Friday evening is warm (hot by Irish standards) and we enjoy a stroll around the Ballymaloe House grounds. J. has her “Welcome to Ireland” moment the next morning, though, when she sees rain bucketing down on opening the curtains. After breakfast (yoghurt & fruit from the buffet then mushrooms on toast for J., fried fish with potato farl & lemon & caper butter for me), though, it’s no longer raining even if the sky is threatening. So, after a quick visit to my Pennywort cell, we take a visit round the Ballymaloe gardens and greenhouse while the going is good.

Visiting the gardens first proves to be a wise choice as the heavens open as we’re walking past the dairy and hens. Fortunately it’s not far to the school but we skip picking some basil from the herb garden for the water kefir… J. gets to see the demo room

the three kitchens

the dining rooms, the bread shed and Fermentation HQ where she tastes the new batch of kefir before I add chilli (snaffled from K1 as basil was rained off).

After a visit to the Shanagarry Pottery we head to the Salty Dog in Ballycotton for lunch. The plan is to follow this with a walk along the Ballycotton Cliff Walk, a plan whose feasibility changes as rainy and bright spells alternate as we eat. There’s a bright spell as we’re heading back to the car in the Cliff Walk car park, though, so we have a very blustery 15 minute walk along the path before deciding that going much further would be tempting fate rather too much (I’ve left my rain jacket back in the cottage…).
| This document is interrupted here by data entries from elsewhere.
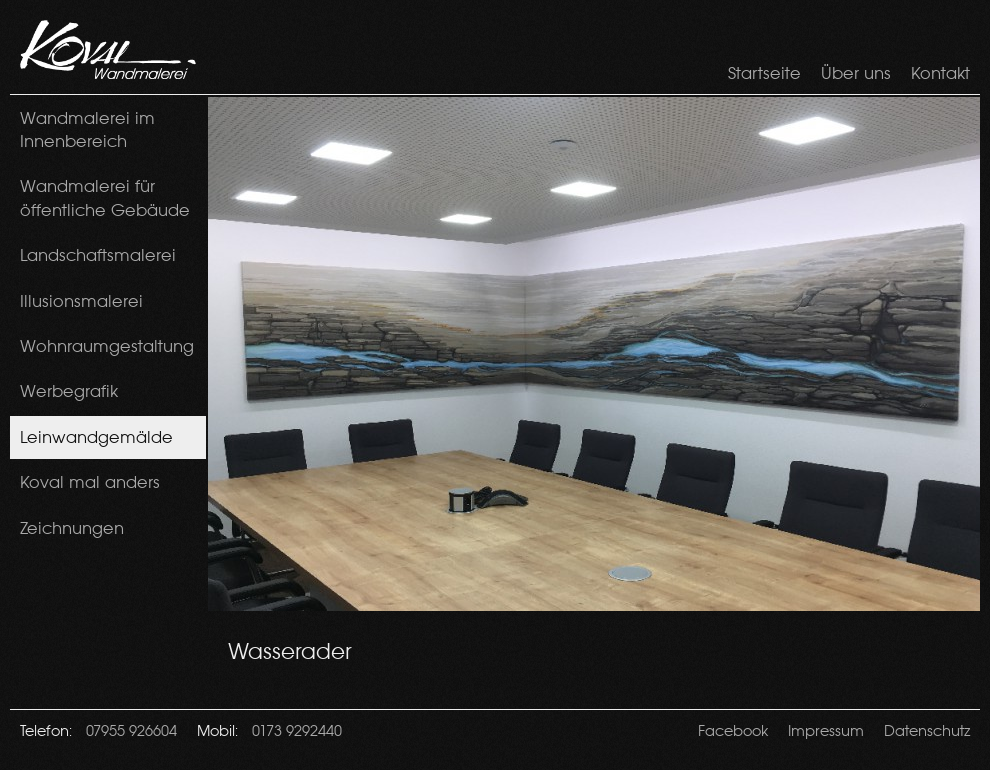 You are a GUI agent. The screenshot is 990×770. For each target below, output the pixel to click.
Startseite (764, 73)
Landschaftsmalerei (98, 255)
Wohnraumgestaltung (107, 346)
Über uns (856, 73)
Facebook (733, 730)
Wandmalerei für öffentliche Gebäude (105, 197)
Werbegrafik (69, 391)
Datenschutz (927, 730)
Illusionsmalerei (81, 301)
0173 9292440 (297, 730)
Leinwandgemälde (96, 437)
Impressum (826, 730)
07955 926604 (131, 730)
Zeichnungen (72, 528)
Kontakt (940, 73)
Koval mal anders (90, 482)
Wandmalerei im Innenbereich (87, 129) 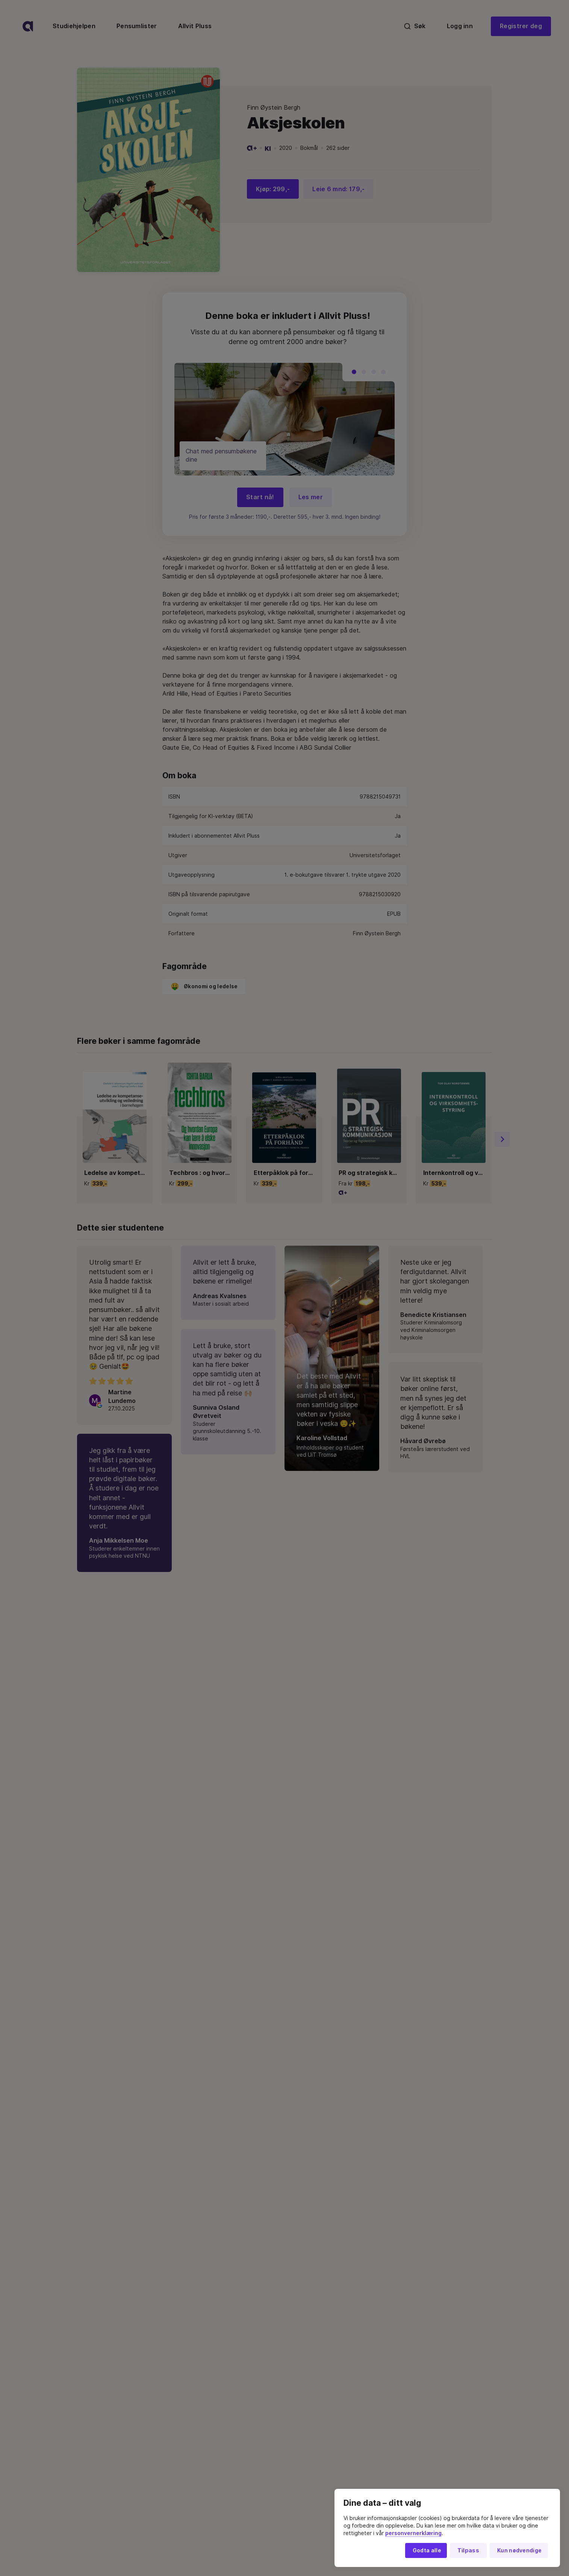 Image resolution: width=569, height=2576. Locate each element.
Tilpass (468, 2550)
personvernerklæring (413, 2533) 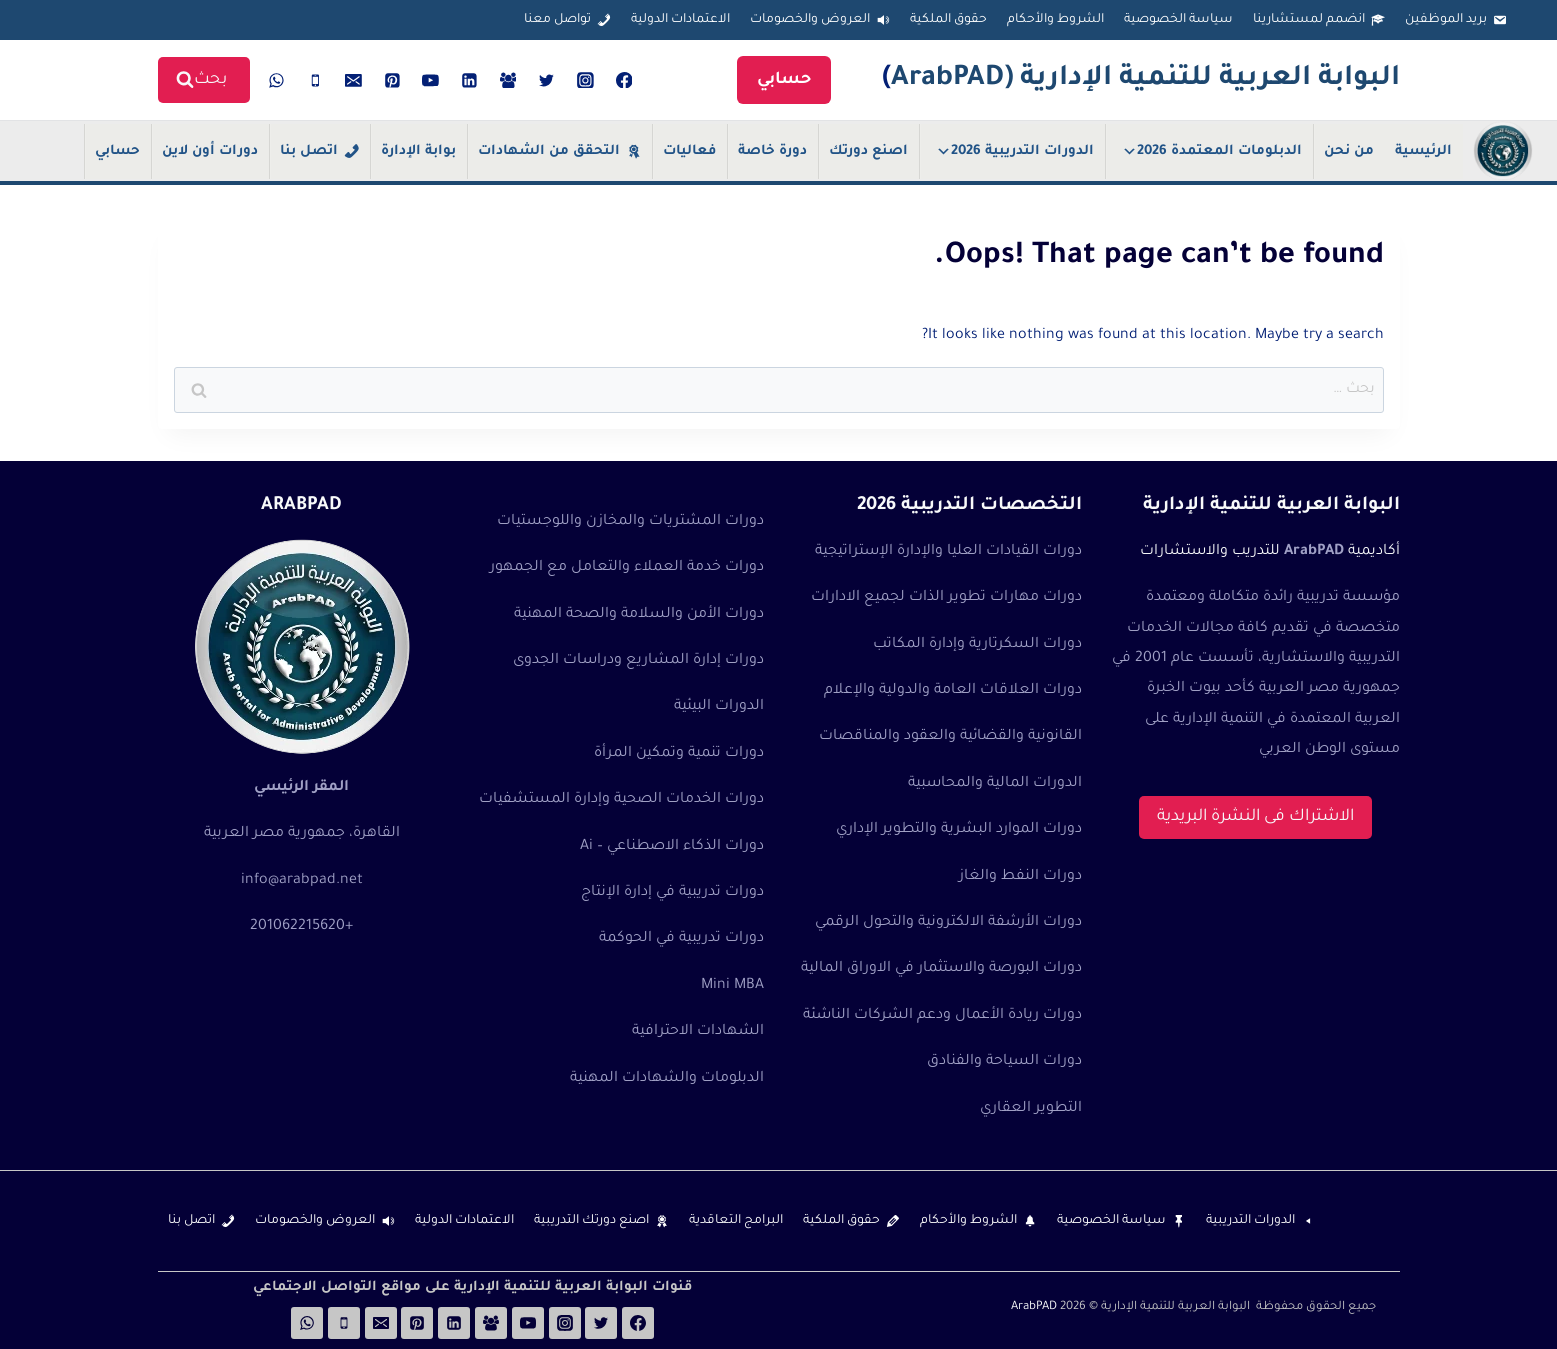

After picking up my rain jacket we head off to an Art & Sculpture exhibition in a swanky hotel-cum-resort in nearby Castlemartyr. The detour proves to well-advised: the heavens open just as we start to look around the outdoor works! These include a Lost Dog that J. refuses to allow me to offer it a home.

Then back to Ballymaloe House for dinner.

This morning there’s a clear blue sky when we open the curtains but one that gradually clouds over as we watch whilst breakfasting in the glasshouse. Making sure we have our rain jackets with us, we head off to Lismore Castle Gardens. On arriving we find our guidebook is out of date: the gardens open at 11am, not 10:30. This gives us half an hour (quite enough) to look around Lismore itself and St Carthage’s Cathedral but means we have less than an hour (not nearly enough) to look around the impressive gardens…

… before we have to head off to Ardmore for a very pleasant lunch at the Whitehorses restaurant in Ardmore. Unlike the foggy weather for my previous visit last month we had a clear sky for a walk along the cliffs here. A much less blustery cliff walk than yesterday’s until we round the head by the watch tower and are exposed to the full force of the southerly winds! Along the way we see St Declan’s Stone—a stone which miraculously carried his heaven-sent bell to him when he (or a servant, tales differ…) left it behind in Wales on his trip from Rome to Ireland and which he then followed to where it should happen to land in Ireland.

(Apparently the stone is not geologically similar to those around, so some explanation as to how it arrived in Ardmore is needed. Unfortunately, the information panel doesn’t tell if it is geologically similar to ones somewhere in Wales. Even if it is, though, I doubt it floated across the sea carrying a bell…)
It’s getting late so we skip the Distillery Experience in Midleton, but pick up some snacks for a picnic in the hotel room as I write this blog entry and J. updates her diary.